This map below (drawn by me) thus shows Ottawa's municipal borders as they were during both world wars.



This is the City of Ottawa as its border existed from 1909 to 1948. In orange, I outlined the city's original 1850 borders, and in red, marked the limits of the 1889 annexation. The 1909-1948 City limits roughly incorporated all of what could be called the "urban" part of the city, minus Westboro and Vanier (then called Eastview) which existed as developed communities but were independent. It's interesting to note that what is now Tunney's Pasture and Carleton University were located just outside the city's limits.

It's also interesting that the western limit of the Village of Hintonburg that the city annexed in 1907 was at Western Avenue (which is probably how that street got its name--it was the city's western border!); it did not extend to Island Park, which is what people typically think of as the Hintonburg-Westboro border. This actually explains what I call "the great gap"--the sort of dead area along Richmond from about the Superstore to about Western Avenue that isn't really a part of either Westboro's or Hintonburg's urban form--Hintonburg didn't actually extend past Western Ave to directly meet Westboro.

By the time World War II happened the city had filled up all the land inside the borders and needed expansion territory. With the rapid population growth and the beginning of the baby boom and the home ownership boom, new land was needed. In 1948, this triggered a major review of municipal governance in the area. A small area consisting of the northern half of what is now Carlington (roughly north of Shillington Avenue from Merivale to fisher) was immediately annexed to Ottawa while this review was underway. The first proposal, published in May 1948, would have had Ottawa annex all of Gloucester, Nepean, Vanier (then Eastview), and Rockcliffe Park; this would have brought into the city all of what is now the urban area minus Kanata-Stittsville and eastern Orleans. Here's an online archived copy of the Citizen from May 17th, 1948 in which the proposal was published (scroll to page 13) - https://news.google.com/newspapers?n...rontpage&hl=en.

This was rejected as too extensive. Interestingly enough, judging by the newspaper coverage of all this, it wasn't the outlying residents worried about losing autonomy (like in 2001) that caused the complaints; it was actually residents of the City worried about the City having to spend too much money to expand city services out to the newly annexed areas. People in the outlying areas (especially Westboro and Bells Corners) were actually excited about the idea of being amalgamated and getting all the fancy city services.
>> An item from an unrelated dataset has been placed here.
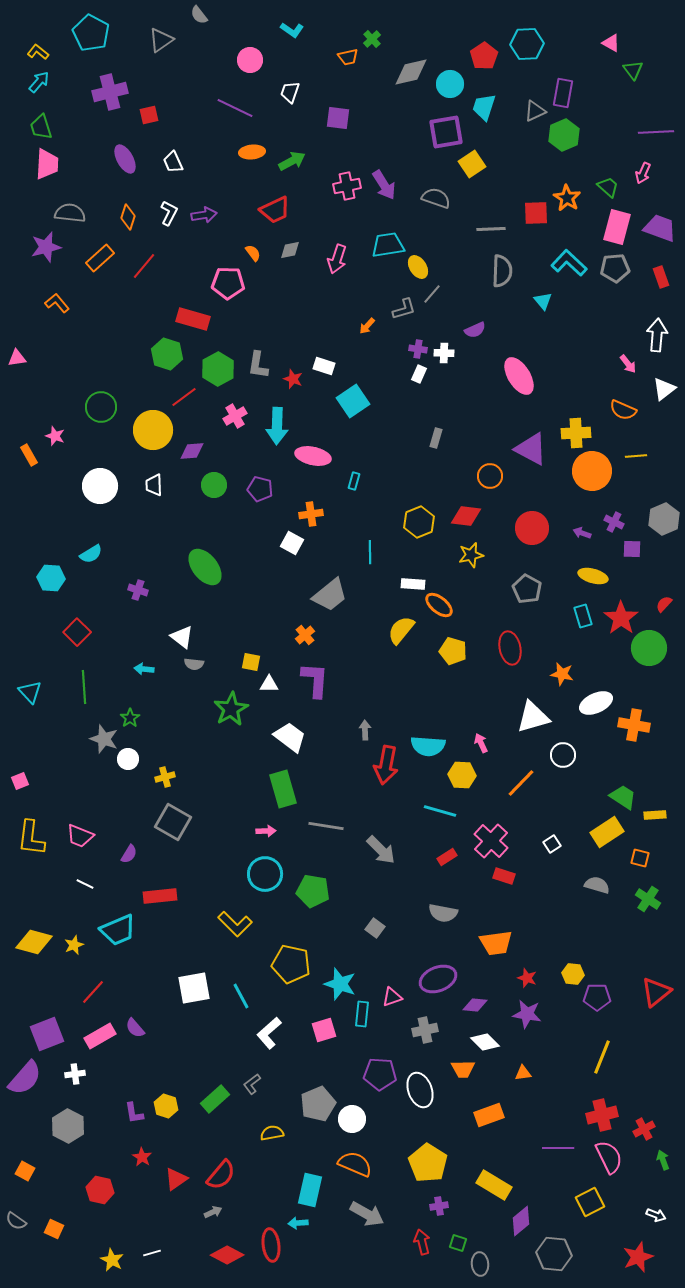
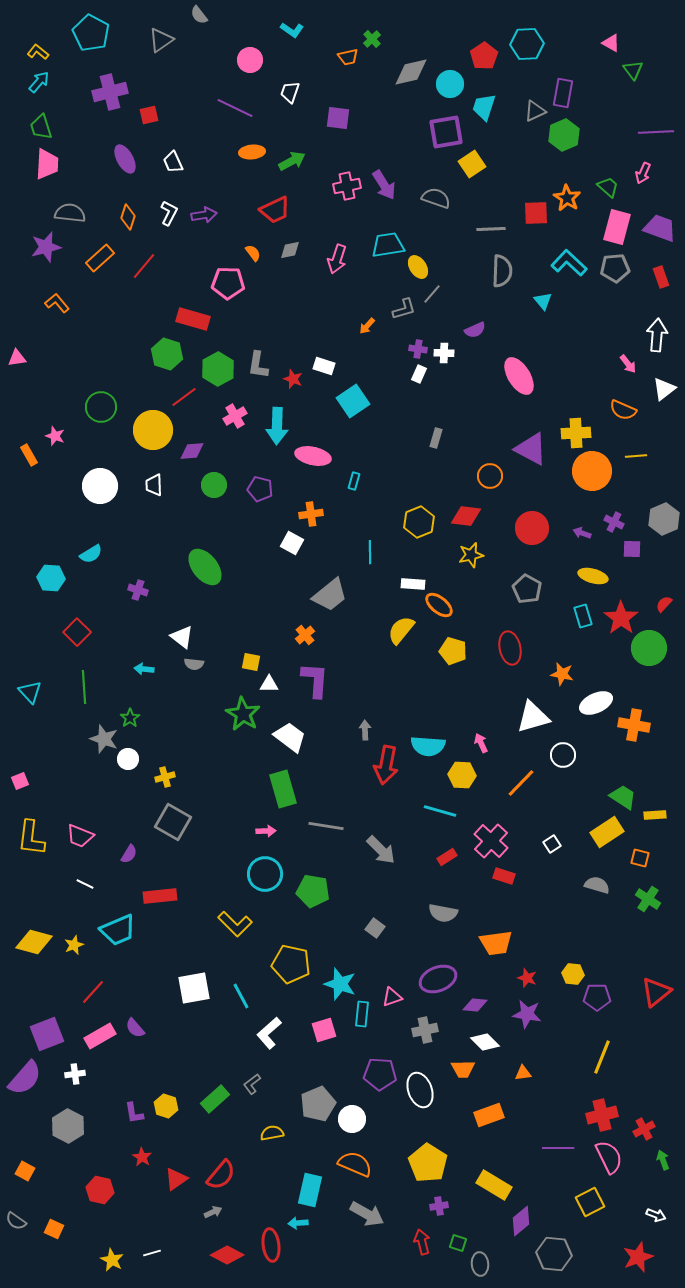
green star at (231, 709): moved 12 px right, 5 px down; rotated 12 degrees counterclockwise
Instead, it was decided that Ottawa would annex large chunks of Nepean and Gloucester (thus bringing Westboro into the city) and Eastview and Rockcliffe would remain independent. This came into force on January 1st, 1950, thus expanding Ottawa's border to its final form pre-2001 amalgamation. At this time, Ottawa thus had a large amount of rural land within its borders which was rapidly developed as suburbs in the 1950s and 1960s. However, Ottawa filled to these borders soon enough, and with the rump areas of Nepean and Gloucester by then seeing rapid development too, they made the decision to form the two-tier Ottawa-Carleton government in 1969.

(Aside: one fascinating thing I discovered when poking around all of those newspaper articles from the late 1940s was how different foreign affairs coverage was then. It was way more focused on Britain and the British Empire than it was on the United States--all kinds of details about Atlee's reforms and the situations in dissolving British colonies like India and Palestine were on the front pages but very little about anything happening in the USA).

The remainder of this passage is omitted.